*WORK ORDER*.
Below are entries. Copy exactly the lines running from the line that holds "Анализ надежности и" to the line that holds "hời điểm Google", with both ends included.

[[ RECORDS TO USE, beginning ]]

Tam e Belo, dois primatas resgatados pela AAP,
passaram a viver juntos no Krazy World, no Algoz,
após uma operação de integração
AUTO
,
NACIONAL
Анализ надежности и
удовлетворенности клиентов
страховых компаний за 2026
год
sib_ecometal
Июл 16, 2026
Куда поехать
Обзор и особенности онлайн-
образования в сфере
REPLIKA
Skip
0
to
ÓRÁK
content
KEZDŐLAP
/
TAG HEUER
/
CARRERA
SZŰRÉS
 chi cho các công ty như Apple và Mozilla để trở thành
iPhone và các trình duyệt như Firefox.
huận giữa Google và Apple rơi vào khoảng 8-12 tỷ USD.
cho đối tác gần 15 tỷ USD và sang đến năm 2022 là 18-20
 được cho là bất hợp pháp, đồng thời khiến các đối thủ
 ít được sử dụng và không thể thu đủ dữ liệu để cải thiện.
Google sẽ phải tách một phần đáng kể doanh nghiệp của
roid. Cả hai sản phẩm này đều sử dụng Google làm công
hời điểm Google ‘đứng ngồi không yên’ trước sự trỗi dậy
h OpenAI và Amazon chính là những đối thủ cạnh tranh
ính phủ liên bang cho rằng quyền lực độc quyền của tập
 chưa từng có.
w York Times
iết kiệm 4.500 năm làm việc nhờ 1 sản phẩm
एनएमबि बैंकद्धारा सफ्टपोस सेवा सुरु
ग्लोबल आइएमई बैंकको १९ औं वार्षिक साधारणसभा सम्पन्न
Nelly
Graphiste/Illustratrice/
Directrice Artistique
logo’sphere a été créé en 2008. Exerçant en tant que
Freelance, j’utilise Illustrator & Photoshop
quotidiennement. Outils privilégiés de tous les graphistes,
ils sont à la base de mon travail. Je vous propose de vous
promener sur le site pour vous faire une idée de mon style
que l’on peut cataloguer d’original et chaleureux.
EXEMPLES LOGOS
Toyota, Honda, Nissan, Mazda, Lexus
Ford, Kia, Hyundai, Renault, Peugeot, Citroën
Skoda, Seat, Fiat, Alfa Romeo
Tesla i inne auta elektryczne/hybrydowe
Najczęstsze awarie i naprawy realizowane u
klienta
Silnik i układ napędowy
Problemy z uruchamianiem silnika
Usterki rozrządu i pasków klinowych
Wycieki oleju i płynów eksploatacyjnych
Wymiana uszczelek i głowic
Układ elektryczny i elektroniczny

[[ RECORDS TO USE, end ]]

*EXERCISE RESULT*.
Анализ надежности и
удовлетворенности клиентов
страховых компаний за 2026
год
sib_ecometal
Июл 16, 2026
Куда поехать
Обзор и особенности онлайн-
образования в сфере
REPLIKA
Skip
0
to
ÓRÁK
content
KEZDŐLAP
/
TAG HEUER
/
CARRERA
SZŰRÉS
 chi cho các công ty như Apple và Mozilla để trở thành
iPhone và các trình duyệt như Firefox.
huận giữa Google và Apple rơi vào khoảng 8-12 tỷ USD.
cho đối tác gần 15 tỷ USD và sang đến năm 2022 là 18-20
 được cho là bất hợp pháp, đồng thời khiến các đối thủ
 ít được sử dụng và không thể thu đủ dữ liệu để cải thiện.
Google sẽ phải tách một phần đáng kể doanh nghiệp của
roid. Cả hai sản phẩm này đều sử dụng Google làm công
hời điểm Google ‘đứng ngồi không yên’ trước sự trỗi dậy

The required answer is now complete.